** Page layout parsing data **
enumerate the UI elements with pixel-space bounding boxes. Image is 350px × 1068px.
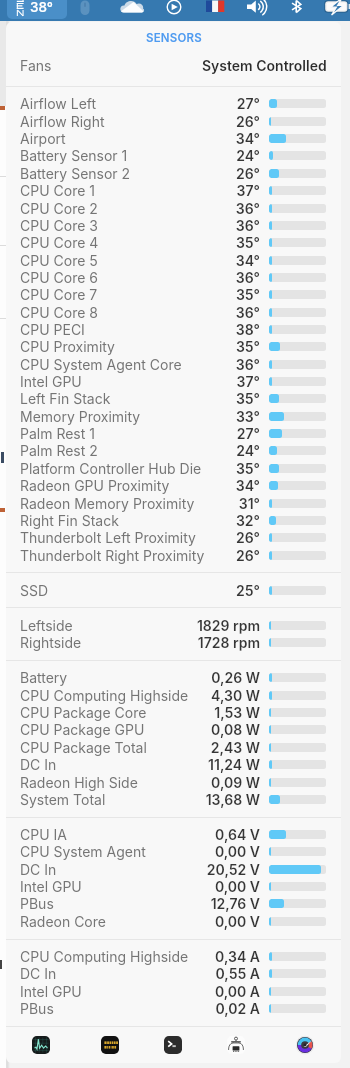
staticText: Platform Controller Hub Die — [20, 460, 202, 477]
button[interactable]: CPU Computing Highside — [6, 948, 341, 965]
staticText: PBus — [20, 895, 54, 912]
staticText: 11,24 W — [208, 756, 260, 773]
button[interactable]: Fans — [6, 56, 341, 75]
button[interactable]: Radeon GPU Proximity — [6, 477, 341, 494]
button[interactable]: CPU Computing Highside — [6, 687, 341, 704]
staticText: 0,00 V — [214, 843, 260, 860]
staticText: Thunderbolt Left Proximity — [20, 529, 196, 546]
staticText: CPU Core 8 — [20, 304, 98, 321]
button[interactable]: Rightside — [6, 634, 341, 651]
button[interactable]: Intel GPU — [6, 878, 341, 895]
button[interactable]: DC In — [6, 756, 341, 773]
button[interactable]: Leftside — [6, 617, 341, 634]
button[interactable]: Radeon Core — [6, 913, 341, 930]
button[interactable]: Palm Rest 2 — [6, 442, 341, 459]
staticText: Palm Rest 1 — [20, 425, 95, 442]
staticText: System Total — [20, 791, 106, 808]
staticText: Battery — [20, 669, 68, 686]
button[interactable]: CPU System Agent — [6, 843, 341, 860]
button[interactable]: PBus — [6, 895, 341, 912]
button[interactable]: CPU Core 3 — [6, 217, 341, 234]
button[interactable]: Battery — [6, 669, 341, 686]
staticText: 37° — [236, 373, 260, 390]
staticText: 1829 rpm — [196, 617, 260, 634]
staticText: 26° — [235, 547, 260, 564]
staticText: Radeon High Side — [20, 774, 138, 791]
button[interactable]: Battery Sensor 1 — [6, 147, 341, 164]
staticText: 27° — [236, 95, 260, 112]
button[interactable]: CPU Core 5 — [6, 252, 341, 269]
button[interactable]: Sensors menu 38 degrees — [7, 0, 67, 19]
button[interactable]: CPU Package Total — [6, 739, 341, 756]
staticText: CPU Core 7 — [20, 286, 98, 303]
button[interactable]: Left Fin Stack — [6, 390, 341, 407]
button[interactable]: Intel GPU — [6, 983, 341, 1000]
button[interactable]: CPU System Agent Core — [6, 356, 341, 373]
button[interactable]: CPU Proximity — [6, 338, 341, 355]
button[interactable]: System Total — [6, 791, 341, 808]
button[interactable]: Battery Sensor 2 — [6, 165, 341, 182]
staticText: 13,68 W — [205, 791, 260, 808]
button[interactable]: SSD — [6, 582, 341, 599]
staticText: CPU Proximity — [20, 338, 115, 355]
staticText: 34° — [235, 477, 260, 494]
staticText: 33° — [235, 408, 260, 425]
button[interactable]: Thunderbolt Right Proximity — [6, 547, 341, 564]
button[interactable]: Hardware Monitor — [227, 1036, 245, 1054]
button[interactable]: Palm Rest 1 — [6, 425, 341, 442]
staticText: Left Fin Stack — [20, 390, 111, 407]
staticText: 24° — [236, 147, 260, 164]
button[interactable]: Activity Monitor — [32, 1036, 50, 1054]
button[interactable]: Thunderbolt Left Proximity — [6, 529, 341, 546]
button[interactable]: Right Fin Stack — [6, 512, 341, 529]
button[interactable]: Airflow Right — [6, 113, 341, 130]
button[interactable]: Safari — [296, 1036, 314, 1054]
button[interactable]: Terminal — [164, 1036, 182, 1054]
staticText: DC In — [20, 756, 57, 773]
button[interactable]: Memory Proximity — [6, 408, 341, 425]
button[interactable]: Intel GPU — [6, 373, 341, 390]
staticText: 35° — [235, 338, 260, 355]
staticText: CPU Computing Highside — [20, 948, 189, 965]
button[interactable]: CPU Core 1 — [6, 182, 341, 199]
button[interactable]: CPU IA — [6, 826, 341, 843]
staticText: CPU Package Total — [20, 739, 147, 756]
button[interactable]: CPU Package Core — [6, 704, 341, 721]
button[interactable]: CPU Core 8 — [6, 304, 341, 321]
button[interactable]: CPU Core 7 — [6, 286, 341, 303]
staticText: CPU Core 1 — [20, 182, 95, 199]
staticText: 24° — [236, 442, 260, 459]
button[interactable]: DC In — [6, 965, 341, 982]
button[interactable]: CPU Core 2 — [6, 200, 341, 217]
staticText: DC In — [20, 965, 57, 982]
button[interactable]: Radeon Memory Proximity — [6, 495, 341, 512]
button[interactable]: Airflow Left — [6, 95, 341, 112]
staticText: DC In — [20, 861, 57, 878]
staticText: Palm Rest 2 — [20, 442, 98, 459]
button[interactable]: CPU Package GPU — [6, 721, 341, 738]
staticText: 0,08 W — [211, 721, 260, 738]
button[interactable]: CPU Core 4 — [6, 234, 341, 251]
button[interactable]: Airport — [6, 130, 341, 147]
button[interactable]: CPU Core 6 — [6, 269, 341, 286]
staticText: CPU System Agent — [20, 843, 146, 860]
staticText: 36° — [235, 200, 260, 217]
staticText: CPU IA — [20, 826, 67, 843]
staticText: CPU Package GPU — [20, 721, 145, 738]
staticText: 1,53 W — [214, 704, 260, 721]
staticText: 34° — [235, 130, 260, 147]
button[interactable]: DC In — [6, 861, 341, 878]
button[interactable]: Radeon High Side — [6, 774, 341, 791]
staticText: 0,26 W — [211, 669, 260, 686]
staticText: 35° — [235, 286, 260, 303]
staticText: 0,02 A — [215, 1000, 260, 1017]
button[interactable]: PBus — [6, 1000, 341, 1017]
button[interactable]: CPU PECI — [6, 321, 341, 338]
staticText: 0,00 A — [214, 983, 260, 1000]
staticText: Memory Proximity — [20, 408, 141, 425]
button[interactable]: Platform Controller Hub Die — [6, 460, 341, 477]
staticText: Airflow Right — [20, 113, 105, 130]
staticText: 31° — [238, 495, 260, 512]
staticText: CPU Core 6 — [20, 269, 98, 286]
button[interactable]: Warned — [101, 1036, 119, 1054]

** DIRECTIONS **
Determine which lines above include the word "Controller", and report those lines in full.

** TASK OUTPUT **
staticText: Platform Controller Hub Die — [20, 460, 202, 477]
button[interactable]: Platform Controller Hub Die — [6, 460, 341, 477]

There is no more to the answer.